[Opening DATASET ENTRIES section]

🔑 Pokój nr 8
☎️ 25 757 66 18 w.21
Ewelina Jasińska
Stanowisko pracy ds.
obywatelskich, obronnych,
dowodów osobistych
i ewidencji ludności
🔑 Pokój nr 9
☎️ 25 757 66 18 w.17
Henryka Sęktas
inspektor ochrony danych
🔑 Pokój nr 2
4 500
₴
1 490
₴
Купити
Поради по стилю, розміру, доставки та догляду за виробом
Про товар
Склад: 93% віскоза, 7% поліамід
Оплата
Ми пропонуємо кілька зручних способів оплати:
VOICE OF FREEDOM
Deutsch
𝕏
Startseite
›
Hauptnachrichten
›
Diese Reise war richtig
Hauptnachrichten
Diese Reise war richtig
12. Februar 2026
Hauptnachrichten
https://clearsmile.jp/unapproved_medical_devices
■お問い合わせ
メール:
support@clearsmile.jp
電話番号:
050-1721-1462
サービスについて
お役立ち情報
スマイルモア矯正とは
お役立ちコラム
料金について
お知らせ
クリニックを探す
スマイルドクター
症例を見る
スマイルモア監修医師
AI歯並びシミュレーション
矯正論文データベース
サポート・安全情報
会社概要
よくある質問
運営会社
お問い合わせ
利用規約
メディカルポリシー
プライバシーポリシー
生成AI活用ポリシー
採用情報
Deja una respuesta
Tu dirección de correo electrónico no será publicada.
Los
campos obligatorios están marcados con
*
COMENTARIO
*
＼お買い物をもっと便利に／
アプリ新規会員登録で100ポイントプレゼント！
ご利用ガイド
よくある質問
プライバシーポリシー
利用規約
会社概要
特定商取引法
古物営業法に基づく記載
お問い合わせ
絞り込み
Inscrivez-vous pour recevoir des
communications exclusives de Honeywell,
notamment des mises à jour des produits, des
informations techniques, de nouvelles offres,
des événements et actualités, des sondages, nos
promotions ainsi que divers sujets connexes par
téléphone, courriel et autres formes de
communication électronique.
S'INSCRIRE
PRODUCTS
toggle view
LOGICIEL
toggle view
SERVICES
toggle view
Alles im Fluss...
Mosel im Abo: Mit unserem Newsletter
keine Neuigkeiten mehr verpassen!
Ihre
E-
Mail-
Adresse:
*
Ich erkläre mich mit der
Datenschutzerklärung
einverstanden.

[Closing DATASET ENTRIES section]

→ **TO DO**:
All of the records must be repeated exactly.

→ **PROBLEM SOLUTION**:
🔑 Pokój nr 8
☎️ 25 757 66 18 w.21
Ewelina Jasińska
Stanowisko pracy ds.
obywatelskich, obronnych,
dowodów osobistych
i ewidencji ludności
🔑 Pokój nr 9
☎️ 25 757 66 18 w.17
Henryka Sęktas
inspektor ochrony danych
🔑 Pokój nr 2
4 500
₴
1 490
₴
Купити
Поради по стилю, розміру, доставки та догляду за виробом
Про товар
Склад: 93% віскоза, 7% поліамід
Оплата
Ми пропонуємо кілька зручних способів оплати:
VOICE OF FREEDOM
Deutsch
𝕏
Startseite
›
Hauptnachrichten
›
Diese Reise war richtig
Hauptnachrichten
Diese Reise war richtig
12. Februar 2026
Hauptnachrichten
https://clearsmile.jp/unapproved_medical_devices
■お問い合わせ
メール:
support@clearsmile.jp
電話番号:
050-1721-1462
サービスについて
お役立ち情報
スマイルモア矯正とは
お役立ちコラム
料金について
お知らせ
クリニックを探す
スマイルドクター
症例を見る
スマイルモア監修医師
AI歯並びシミュレーション
矯正論文データベース
サポート・安全情報
会社概要
よくある質問
運営会社
お問い合わせ
利用規約
メディカルポリシー
プライバシーポリシー
生成AI活用ポリシー
採用情報
Deja una respuesta
Tu dirección de correo electrónico no será publicada.
Los
campos obligatorios están marcados con
*
COMENTARIO
*
＼お買い物をもっと便利に／
アプリ新規会員登録で100ポイントプレゼント！
ご利用ガイド
よくある質問
プライバシーポリシー
利用規約
会社概要
特定商取引法
古物営業法に基づく記載
お問い合わせ
絞り込み
Inscrivez-vous pour recevoir des
communications exclusives de Honeywell,
notamment des mises à jour des produits, des
informations techniques, de nouvelles offres,
des événements et actualités, des sondages, nos
promotions ainsi que divers sujets connexes par
téléphone, courriel et autres formes de
communication électronique.
S'INSCRIRE
PRODUCTS
toggle view
LOGICIEL
toggle view
SERVICES
toggle view
Alles im Fluss...
Mosel im Abo: Mit unserem Newsletter
keine Neuigkeiten mehr verpassen!
Ihre
E-
Mail-
Adresse:
*
Ich erkläre mich mit der
Datenschutzerklärung
einverstanden.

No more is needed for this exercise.